The Speaker Project blew me away not only because of its massiveness of course, but also because of Chavez’s stories about how he came to acquire the materials for it and much of his artwork: found objects that are mined, foraged, scavenged, rescued, repurposed, or “borrowed” indefinitely.  This intervention of sorts – to rescue the cast offs, orphans, and extras and give them new meaning and purpose- made me remember my high school friends who would sneak about our town and steal traffic cones just to keep in their bedrooms, just for us to giggle about when stories were retold or when we would shut the door and look at the spoils of these adventures.  The purpose behind Chavez’s night (and sometimes broad daylight) excursions for items ranging from traffic barrels and cones, to jute, coir, fur, broken old dolls, and pieces of decorative iron fences, however, are much more mature, much more loving, and meaningful.  Having learned that, I was excited to visit his latest exhibition and see what he’s been up to.

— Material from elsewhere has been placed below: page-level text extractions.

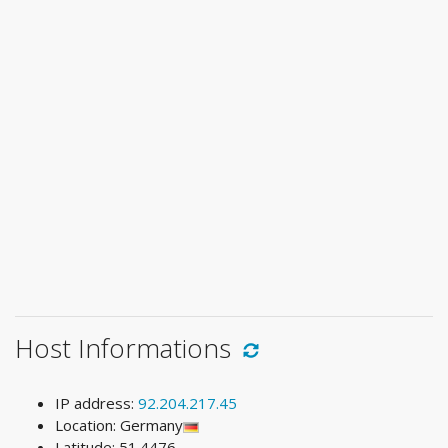
Host Informations
IP address:
92.204.217.45
Location: Germany
Latitude: 51.4476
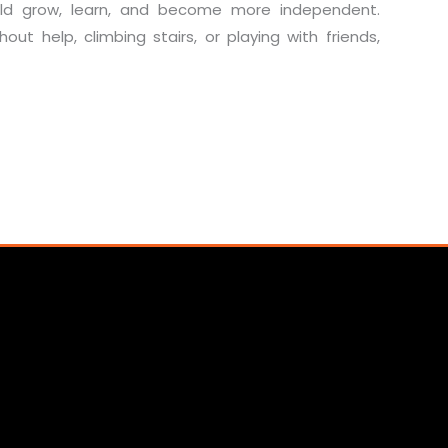
hild grow, learn, and become more independent.
out help, climbing stairs, or playing with friends,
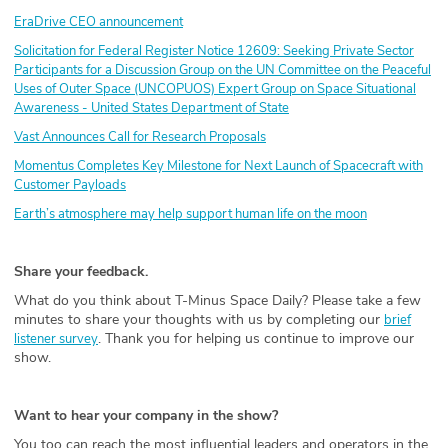
EraDrive CEO announcement
Solicitation for Federal Register Notice 12609: Seeking Private Sector
Participants for a Discussion Group on the UN Committee on the Peaceful
Uses of Outer Space (UNCOPUOS) Expert Group on Space Situational
Awareness - United States Department of State
Vast Announces Call for Research Proposals
Momentus Completes Key Milestone for Next Launch of Spacecraft with
Customer Payloads
Earth’s atmosphere may help support human life on the moon
Share your feedback.
What do you think about T-Minus Space Daily? Please take a few
minutes to share your thoughts with us by completing our
brief
. Thank you for helping us continue to improve our
listener survey
show.
Want to hear your company in the show?
You too can reach the most influential leaders and operators in the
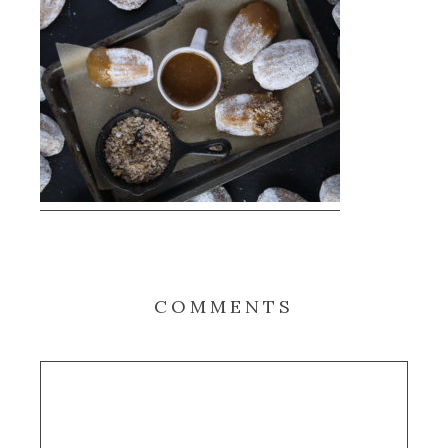
COMMENTS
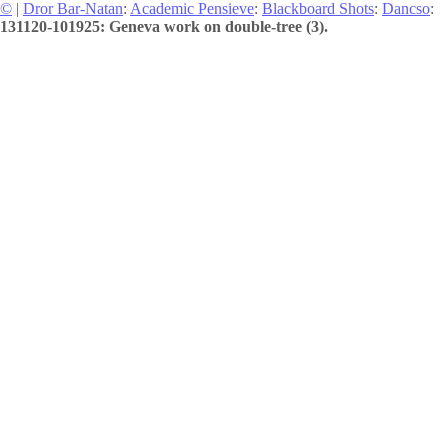
©
|
Dror Bar-Natan
:
Academic Pensieve
:
Blackboard Shots
:
Dancso
:
131120-101925: Geneva work on double-tree (3).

Juan Angel Chavez "South, 120, one tree" (2009)

Juan Angel Chavez "South, 120, one tree" (2009)

“Dragging the Leash” is filled with collages, installations, and assemblages that try to make meaning out of the complexities of the human existence.  We are animals after all, despite our “domestication,” and like the rest, we too, are just trying to find our way and survive.  Our tether (the leash) keeps us civil (mostly) in those efforts, and mitigates our ability to behave in animalistic ways.  That said, many of the pieces in this show are small and compact, almost showing restraint in their construction and attention to detail.  These are carefully arranged, assembled, and orchestrated works that seek to reflect that inner balance we must maintain between our civility and basic instinct.  The light boxes in the exhibit take on more expansive and traditional structures, using fewer organic shapes, instead favoring lines, sharp corners and angles, to reflect upon this inner struggle.  Like feral cats zipping in and out of alleyways searching for scraps, sometimes humans fall back on our instincts too in order to survive.

Juan Angel Chavez "The Yards" (2009)

Juan Angel Chavez "The Yards" (2009)

Chavez uses woodcut shapes that echo stenciling throughout as the basis for most of these pieces.  These stencil like forms contribute to the meticulous and restrained feel of the work despite his use of other artistic devices (such as the organic shapes and forms, straight lines and 90-degree angles) to communicate how close we are to the edge of order or chaos, beauty or grotesqueness.  Collages and assemblages are combined with wood glue, augmented with paint, fur, or feathers, and finally held together and wrapped with loving care by bungee cords or pieces of cloth, as if to protect them somehow.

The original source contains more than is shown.